WORK REQUEST:
Could you count the lines in the entries beneath that hold the word "been"? Respond with the number alone.

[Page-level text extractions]

--------------------

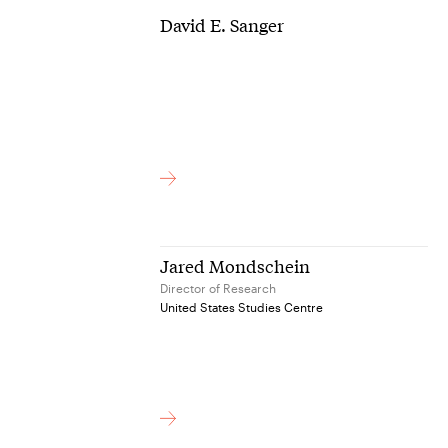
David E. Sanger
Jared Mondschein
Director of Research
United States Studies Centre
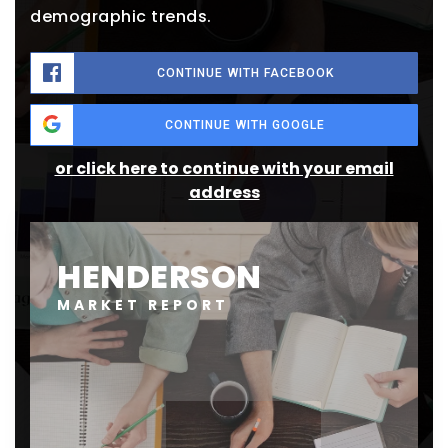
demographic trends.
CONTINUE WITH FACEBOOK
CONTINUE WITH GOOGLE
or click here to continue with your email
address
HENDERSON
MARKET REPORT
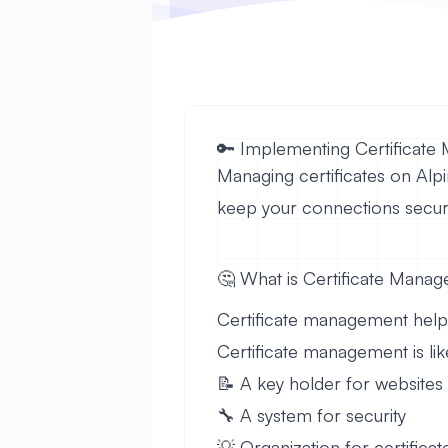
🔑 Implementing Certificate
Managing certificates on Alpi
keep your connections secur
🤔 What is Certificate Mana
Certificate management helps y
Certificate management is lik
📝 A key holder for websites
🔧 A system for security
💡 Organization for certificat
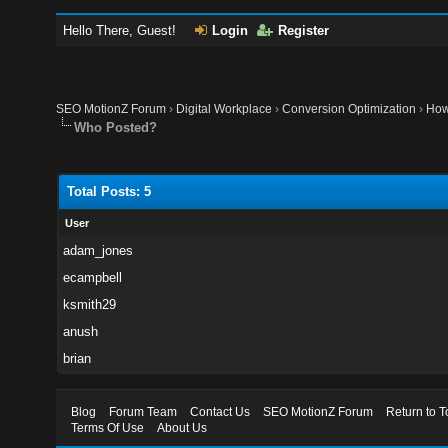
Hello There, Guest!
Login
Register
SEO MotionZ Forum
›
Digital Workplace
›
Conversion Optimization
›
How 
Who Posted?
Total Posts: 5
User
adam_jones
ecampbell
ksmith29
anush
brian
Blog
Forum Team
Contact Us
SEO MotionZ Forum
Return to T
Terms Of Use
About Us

--------------------

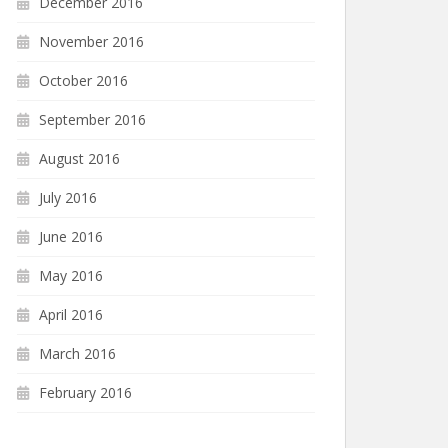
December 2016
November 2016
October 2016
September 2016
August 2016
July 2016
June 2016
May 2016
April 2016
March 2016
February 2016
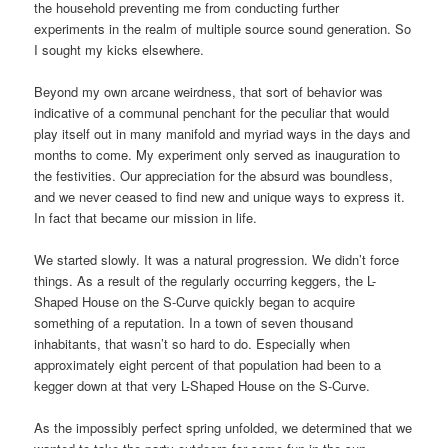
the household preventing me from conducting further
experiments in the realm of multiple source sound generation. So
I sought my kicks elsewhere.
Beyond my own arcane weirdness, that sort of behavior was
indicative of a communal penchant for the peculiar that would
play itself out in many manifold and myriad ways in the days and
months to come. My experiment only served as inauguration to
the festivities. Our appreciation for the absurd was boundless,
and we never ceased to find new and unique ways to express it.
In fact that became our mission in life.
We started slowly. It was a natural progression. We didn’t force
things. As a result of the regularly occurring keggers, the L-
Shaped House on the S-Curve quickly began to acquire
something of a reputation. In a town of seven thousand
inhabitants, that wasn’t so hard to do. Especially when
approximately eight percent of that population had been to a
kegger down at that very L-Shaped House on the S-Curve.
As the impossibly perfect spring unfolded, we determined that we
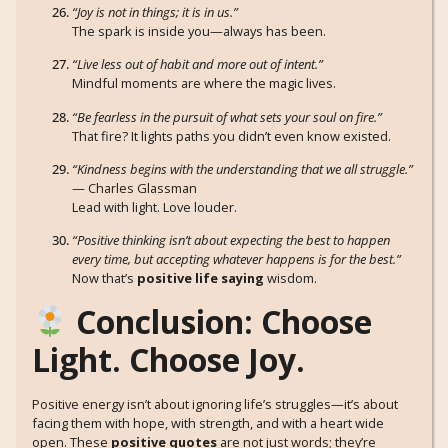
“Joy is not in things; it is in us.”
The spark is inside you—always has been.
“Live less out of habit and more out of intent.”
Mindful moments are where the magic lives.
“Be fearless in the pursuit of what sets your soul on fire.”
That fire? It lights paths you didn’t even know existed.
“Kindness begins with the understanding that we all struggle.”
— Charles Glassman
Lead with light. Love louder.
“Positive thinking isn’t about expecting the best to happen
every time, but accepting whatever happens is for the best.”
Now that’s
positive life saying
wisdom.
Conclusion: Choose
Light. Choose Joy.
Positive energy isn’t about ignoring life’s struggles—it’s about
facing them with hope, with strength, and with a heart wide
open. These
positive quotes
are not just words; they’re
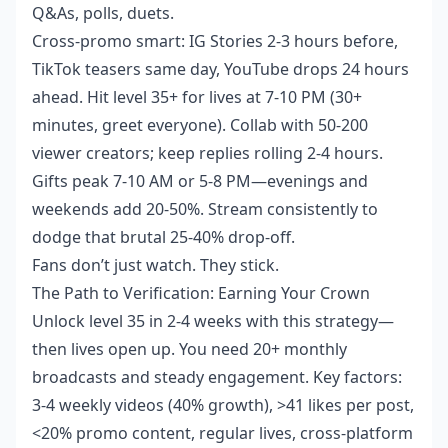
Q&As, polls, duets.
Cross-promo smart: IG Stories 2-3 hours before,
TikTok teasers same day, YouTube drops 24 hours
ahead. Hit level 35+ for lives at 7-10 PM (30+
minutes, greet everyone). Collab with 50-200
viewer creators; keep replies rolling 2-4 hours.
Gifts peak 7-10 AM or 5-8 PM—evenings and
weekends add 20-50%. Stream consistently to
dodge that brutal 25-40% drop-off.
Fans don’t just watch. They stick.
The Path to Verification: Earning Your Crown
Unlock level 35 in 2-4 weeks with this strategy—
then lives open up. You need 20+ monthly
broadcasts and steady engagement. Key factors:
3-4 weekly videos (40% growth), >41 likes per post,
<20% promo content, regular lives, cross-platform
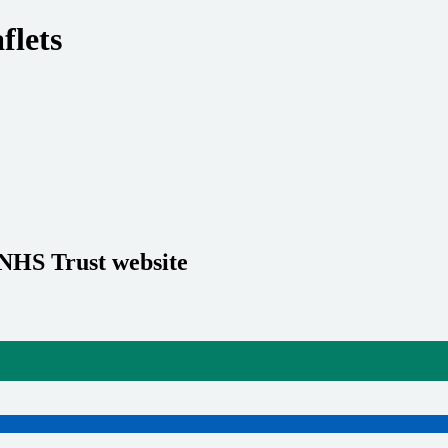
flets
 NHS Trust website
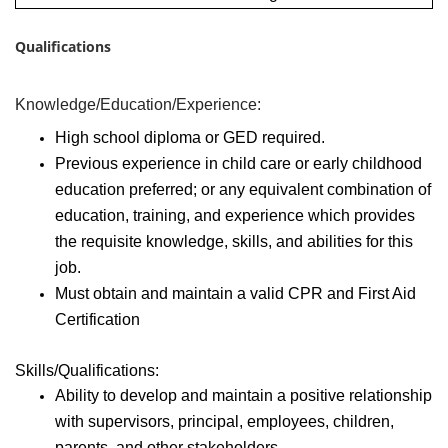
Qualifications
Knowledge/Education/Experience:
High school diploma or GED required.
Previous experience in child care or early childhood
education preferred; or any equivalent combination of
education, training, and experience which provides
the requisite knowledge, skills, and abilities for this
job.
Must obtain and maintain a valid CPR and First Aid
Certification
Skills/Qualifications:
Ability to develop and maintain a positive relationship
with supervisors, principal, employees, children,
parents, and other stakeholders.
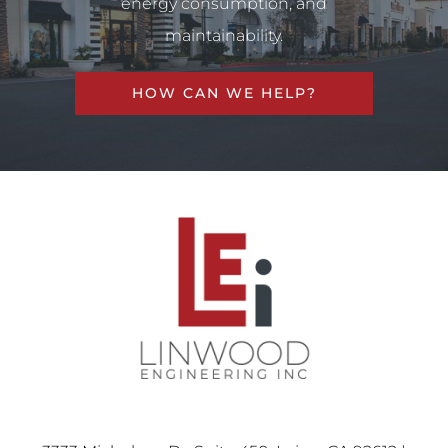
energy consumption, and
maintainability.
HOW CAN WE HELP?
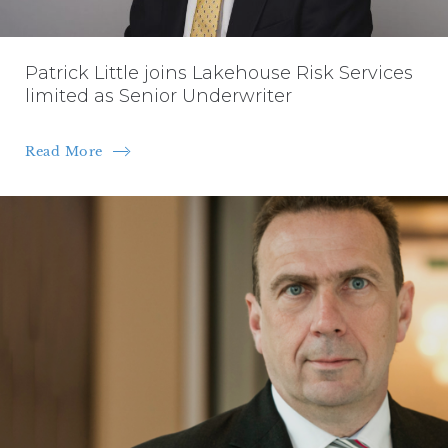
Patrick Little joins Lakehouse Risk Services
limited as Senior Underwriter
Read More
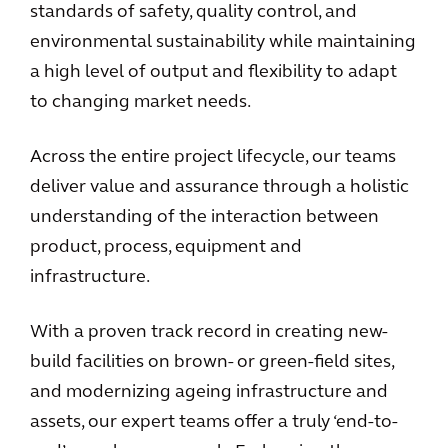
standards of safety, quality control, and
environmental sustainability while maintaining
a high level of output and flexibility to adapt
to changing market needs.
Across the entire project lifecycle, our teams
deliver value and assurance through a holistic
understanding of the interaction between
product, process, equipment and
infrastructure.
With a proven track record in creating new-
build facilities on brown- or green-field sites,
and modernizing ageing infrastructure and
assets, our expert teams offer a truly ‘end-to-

--------------------

YOUR RESPONSE:
2